## Assigned task
What lines in the records below include the word "more"? Return each one.

[Transcribed page contents]
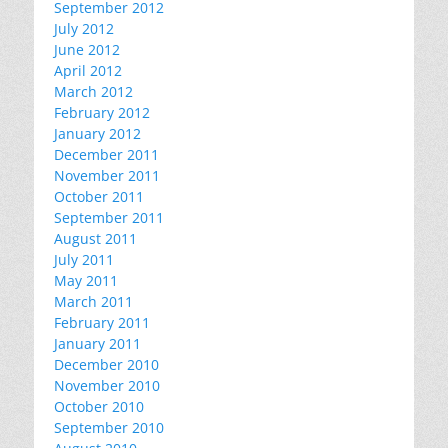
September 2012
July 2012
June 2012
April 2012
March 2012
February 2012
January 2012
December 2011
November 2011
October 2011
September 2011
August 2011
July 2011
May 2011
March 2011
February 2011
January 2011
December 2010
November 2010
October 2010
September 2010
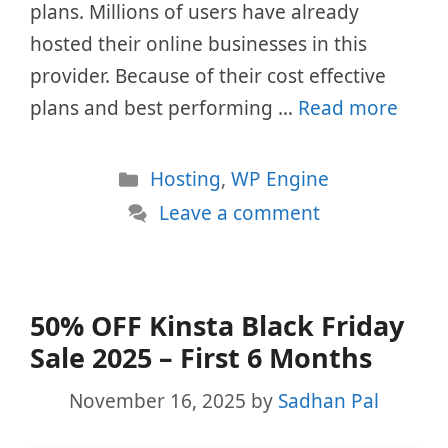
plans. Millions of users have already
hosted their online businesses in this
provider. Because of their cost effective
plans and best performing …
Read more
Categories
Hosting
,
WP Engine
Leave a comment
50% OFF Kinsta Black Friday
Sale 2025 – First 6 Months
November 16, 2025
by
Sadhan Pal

---

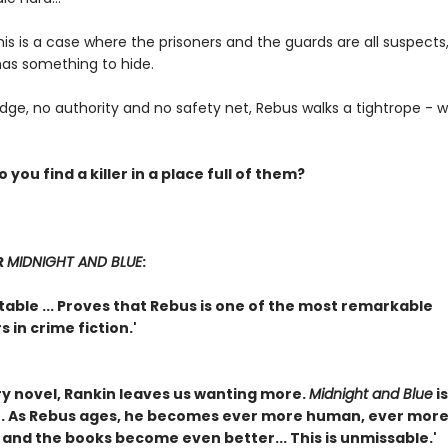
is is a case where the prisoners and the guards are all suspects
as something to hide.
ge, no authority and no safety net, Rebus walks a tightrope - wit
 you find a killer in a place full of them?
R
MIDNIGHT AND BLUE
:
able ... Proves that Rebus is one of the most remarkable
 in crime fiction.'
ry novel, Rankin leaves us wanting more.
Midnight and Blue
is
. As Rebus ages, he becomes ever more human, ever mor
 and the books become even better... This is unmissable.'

## Result for this exercise
Read more
ry novel, Rankin leaves us wanting more.
. As Rebus ages, he becomes ever more human, ever mor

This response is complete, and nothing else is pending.